Items listed in a dataset

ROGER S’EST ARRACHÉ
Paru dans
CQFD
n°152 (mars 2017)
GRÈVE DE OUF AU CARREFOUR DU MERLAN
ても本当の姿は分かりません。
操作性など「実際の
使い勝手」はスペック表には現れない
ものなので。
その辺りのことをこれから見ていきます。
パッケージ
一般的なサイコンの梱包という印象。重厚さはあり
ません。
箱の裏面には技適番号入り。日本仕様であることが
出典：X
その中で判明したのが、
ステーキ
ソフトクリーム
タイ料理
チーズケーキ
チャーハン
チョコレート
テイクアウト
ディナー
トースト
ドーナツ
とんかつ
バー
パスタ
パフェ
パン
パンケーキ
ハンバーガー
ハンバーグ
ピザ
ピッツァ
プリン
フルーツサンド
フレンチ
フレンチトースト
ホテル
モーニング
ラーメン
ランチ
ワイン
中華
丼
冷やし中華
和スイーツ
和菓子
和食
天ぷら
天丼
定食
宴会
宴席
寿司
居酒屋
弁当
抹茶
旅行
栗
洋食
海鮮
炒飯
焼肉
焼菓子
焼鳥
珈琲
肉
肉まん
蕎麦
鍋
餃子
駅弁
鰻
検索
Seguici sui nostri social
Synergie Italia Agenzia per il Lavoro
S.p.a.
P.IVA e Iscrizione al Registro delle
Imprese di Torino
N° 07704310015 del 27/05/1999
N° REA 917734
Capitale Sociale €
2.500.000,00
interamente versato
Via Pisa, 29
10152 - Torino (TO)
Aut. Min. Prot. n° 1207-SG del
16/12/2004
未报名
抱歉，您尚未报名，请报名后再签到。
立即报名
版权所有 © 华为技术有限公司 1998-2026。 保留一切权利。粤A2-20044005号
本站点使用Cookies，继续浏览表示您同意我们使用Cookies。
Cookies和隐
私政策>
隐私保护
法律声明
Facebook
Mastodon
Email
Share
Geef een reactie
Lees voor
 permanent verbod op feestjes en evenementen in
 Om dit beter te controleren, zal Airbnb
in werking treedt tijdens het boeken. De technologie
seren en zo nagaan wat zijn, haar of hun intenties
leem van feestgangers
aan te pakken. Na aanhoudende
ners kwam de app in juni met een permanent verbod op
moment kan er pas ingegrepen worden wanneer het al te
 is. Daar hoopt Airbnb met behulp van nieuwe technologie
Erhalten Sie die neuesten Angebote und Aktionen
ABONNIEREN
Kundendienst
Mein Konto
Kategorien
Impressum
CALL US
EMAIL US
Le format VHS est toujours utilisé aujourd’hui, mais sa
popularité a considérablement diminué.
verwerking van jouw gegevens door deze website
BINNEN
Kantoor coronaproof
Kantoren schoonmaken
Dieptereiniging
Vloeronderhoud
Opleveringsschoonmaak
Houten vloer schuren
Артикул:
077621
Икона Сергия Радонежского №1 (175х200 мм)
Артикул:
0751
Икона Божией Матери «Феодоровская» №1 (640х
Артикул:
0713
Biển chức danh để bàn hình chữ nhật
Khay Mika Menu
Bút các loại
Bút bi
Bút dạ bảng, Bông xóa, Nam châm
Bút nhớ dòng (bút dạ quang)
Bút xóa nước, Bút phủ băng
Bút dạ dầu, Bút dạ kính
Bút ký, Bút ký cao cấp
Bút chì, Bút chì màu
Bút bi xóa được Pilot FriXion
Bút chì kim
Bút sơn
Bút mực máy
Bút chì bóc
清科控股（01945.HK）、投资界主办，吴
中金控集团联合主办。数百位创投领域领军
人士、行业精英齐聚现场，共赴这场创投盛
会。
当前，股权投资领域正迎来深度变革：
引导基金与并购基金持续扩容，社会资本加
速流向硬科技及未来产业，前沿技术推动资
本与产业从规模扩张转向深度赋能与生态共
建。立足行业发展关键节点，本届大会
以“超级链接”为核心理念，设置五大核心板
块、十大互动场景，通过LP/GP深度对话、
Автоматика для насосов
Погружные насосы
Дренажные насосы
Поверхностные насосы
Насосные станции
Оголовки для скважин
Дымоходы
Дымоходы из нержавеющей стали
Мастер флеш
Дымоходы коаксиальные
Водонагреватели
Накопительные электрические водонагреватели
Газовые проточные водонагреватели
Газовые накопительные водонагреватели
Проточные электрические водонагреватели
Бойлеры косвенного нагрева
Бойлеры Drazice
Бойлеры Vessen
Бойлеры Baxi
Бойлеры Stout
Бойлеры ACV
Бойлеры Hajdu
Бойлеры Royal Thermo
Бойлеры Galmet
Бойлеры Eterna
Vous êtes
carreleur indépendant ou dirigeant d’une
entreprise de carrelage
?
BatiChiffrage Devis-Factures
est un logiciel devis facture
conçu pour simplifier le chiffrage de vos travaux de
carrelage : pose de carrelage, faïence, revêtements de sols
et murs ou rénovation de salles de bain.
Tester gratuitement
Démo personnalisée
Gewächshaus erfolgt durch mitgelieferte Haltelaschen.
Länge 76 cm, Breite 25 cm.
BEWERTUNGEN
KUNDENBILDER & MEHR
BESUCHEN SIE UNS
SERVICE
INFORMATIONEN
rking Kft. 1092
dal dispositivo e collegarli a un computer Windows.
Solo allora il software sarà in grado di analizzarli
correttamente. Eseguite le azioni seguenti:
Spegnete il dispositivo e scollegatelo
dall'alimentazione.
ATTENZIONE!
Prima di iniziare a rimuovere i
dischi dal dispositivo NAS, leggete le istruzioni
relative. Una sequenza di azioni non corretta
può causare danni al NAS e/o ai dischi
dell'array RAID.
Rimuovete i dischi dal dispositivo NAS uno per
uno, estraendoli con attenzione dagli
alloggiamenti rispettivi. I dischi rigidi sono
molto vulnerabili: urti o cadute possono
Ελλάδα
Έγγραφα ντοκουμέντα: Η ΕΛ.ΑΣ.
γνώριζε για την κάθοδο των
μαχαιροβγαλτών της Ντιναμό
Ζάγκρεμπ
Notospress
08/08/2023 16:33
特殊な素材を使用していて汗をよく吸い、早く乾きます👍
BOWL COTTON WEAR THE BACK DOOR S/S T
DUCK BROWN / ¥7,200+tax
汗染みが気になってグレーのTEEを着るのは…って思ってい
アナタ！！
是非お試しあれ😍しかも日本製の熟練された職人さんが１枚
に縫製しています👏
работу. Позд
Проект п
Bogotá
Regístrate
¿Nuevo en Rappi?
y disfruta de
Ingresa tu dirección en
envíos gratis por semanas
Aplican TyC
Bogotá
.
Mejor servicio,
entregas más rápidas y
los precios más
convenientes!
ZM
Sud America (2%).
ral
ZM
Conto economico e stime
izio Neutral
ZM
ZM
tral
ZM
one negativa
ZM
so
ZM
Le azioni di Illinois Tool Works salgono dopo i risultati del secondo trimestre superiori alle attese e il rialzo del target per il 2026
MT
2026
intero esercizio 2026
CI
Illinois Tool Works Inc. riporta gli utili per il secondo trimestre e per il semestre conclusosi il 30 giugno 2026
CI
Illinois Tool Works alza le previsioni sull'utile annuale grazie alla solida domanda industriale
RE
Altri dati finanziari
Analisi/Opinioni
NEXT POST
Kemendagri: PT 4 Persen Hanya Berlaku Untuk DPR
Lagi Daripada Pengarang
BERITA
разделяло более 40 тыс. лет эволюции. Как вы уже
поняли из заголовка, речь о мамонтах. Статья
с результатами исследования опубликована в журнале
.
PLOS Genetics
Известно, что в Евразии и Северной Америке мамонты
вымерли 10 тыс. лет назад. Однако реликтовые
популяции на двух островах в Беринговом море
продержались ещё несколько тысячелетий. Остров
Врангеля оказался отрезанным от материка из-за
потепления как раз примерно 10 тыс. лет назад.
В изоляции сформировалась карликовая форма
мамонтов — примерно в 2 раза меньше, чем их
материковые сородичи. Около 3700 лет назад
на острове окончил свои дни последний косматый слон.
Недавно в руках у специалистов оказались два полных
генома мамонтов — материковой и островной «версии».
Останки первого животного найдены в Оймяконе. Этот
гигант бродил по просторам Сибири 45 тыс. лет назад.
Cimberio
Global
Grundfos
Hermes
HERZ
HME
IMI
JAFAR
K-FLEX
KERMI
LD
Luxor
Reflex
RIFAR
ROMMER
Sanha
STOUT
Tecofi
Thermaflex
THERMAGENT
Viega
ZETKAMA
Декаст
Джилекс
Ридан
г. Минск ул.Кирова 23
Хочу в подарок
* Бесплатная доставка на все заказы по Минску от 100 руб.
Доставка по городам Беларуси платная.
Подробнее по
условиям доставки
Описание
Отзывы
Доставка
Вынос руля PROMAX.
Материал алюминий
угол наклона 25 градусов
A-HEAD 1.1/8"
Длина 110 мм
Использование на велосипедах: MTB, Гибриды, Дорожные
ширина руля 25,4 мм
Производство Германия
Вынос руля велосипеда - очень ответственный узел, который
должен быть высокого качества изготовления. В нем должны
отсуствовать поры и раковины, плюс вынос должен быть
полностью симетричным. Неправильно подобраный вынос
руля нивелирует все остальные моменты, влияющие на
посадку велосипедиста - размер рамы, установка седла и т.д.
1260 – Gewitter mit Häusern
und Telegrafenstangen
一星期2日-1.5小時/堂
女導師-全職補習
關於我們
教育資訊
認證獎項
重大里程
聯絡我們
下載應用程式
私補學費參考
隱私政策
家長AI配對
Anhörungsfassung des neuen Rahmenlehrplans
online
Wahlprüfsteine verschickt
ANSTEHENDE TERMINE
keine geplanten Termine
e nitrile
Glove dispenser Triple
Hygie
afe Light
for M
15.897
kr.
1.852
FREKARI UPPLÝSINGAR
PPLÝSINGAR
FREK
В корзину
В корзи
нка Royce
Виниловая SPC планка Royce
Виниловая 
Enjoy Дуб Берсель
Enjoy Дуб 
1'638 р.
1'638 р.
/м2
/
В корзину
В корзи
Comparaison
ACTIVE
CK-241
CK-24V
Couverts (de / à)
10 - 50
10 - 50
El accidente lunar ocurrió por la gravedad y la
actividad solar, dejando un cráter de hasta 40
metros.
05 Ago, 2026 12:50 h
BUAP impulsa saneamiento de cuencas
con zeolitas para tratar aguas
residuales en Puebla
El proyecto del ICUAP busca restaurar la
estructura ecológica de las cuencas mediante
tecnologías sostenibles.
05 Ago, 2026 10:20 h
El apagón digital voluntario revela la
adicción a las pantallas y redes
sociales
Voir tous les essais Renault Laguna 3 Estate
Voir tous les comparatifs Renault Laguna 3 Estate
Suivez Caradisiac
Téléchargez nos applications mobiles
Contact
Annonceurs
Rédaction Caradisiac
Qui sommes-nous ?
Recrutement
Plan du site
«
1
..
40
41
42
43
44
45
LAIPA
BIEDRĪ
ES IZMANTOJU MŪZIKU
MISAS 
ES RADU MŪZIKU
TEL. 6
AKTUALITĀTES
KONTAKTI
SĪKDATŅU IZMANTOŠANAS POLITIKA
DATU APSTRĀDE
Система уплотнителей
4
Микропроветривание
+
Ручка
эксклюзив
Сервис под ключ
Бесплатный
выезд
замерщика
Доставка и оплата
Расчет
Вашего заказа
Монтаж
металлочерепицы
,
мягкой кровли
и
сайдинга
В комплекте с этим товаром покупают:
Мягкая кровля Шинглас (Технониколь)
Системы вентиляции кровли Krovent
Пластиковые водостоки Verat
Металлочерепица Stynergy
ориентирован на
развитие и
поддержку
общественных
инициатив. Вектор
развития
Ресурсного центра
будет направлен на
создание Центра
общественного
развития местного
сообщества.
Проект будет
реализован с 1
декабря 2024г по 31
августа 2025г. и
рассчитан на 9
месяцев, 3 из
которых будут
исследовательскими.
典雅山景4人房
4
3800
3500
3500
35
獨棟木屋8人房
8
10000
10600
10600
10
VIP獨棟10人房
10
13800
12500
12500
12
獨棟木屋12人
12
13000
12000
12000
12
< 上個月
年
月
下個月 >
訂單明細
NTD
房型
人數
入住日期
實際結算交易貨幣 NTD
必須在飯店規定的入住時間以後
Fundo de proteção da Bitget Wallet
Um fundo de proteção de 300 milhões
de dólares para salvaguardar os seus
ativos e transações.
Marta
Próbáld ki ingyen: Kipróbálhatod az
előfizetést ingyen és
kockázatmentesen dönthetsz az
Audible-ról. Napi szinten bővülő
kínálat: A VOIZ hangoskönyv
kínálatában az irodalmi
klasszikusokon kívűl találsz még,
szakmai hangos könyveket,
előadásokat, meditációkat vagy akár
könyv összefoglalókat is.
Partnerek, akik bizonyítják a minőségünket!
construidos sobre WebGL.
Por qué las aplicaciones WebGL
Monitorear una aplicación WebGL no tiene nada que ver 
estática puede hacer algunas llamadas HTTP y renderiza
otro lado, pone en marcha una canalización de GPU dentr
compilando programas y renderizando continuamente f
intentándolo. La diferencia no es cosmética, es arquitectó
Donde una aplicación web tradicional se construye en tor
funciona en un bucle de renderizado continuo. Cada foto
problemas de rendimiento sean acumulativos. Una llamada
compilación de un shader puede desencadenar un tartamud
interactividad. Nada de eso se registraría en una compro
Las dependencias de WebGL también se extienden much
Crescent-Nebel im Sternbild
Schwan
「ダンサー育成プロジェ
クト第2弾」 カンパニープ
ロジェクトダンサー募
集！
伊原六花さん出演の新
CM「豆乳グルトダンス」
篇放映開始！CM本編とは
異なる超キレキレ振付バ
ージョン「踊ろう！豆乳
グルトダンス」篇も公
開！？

WHAT YOU WILL DO — Repeat exactly, and only, the lines of the records above, starting with the line that contains "estática puede hacer" and ending with the final line, both included.

WRITTEN SOLUTION —
estática puede hacer algunas llamadas HTTP y renderiza
otro lado, pone en marcha una canalización de GPU dentr
compilando programas y renderizando continuamente f
intentándolo. La diferencia no es cosmética, es arquitectó
Donde una aplicación web tradicional se construye en tor
funciona en un bucle de renderizado continuo. Cada foto
problemas de rendimiento sean acumulativos. Una llamada
compilación de un shader puede desencadenar un tartamud
interactividad. Nada de eso se registraría en una compro
Las dependencias de WebGL también se extienden much
Crescent-Nebel im Sternbild
Schwan
「ダンサー育成プロジェ
クト第2弾」 カンパニープ
ロジェクトダンサー募
集！
伊原六花さん出演の新
CM「豆乳グルトダンス」
篇放映開始！CM本編とは
異なる超キレキレ振付バ
ージョン「踊ろう！豆乳
グルトダンス」篇も公
開！？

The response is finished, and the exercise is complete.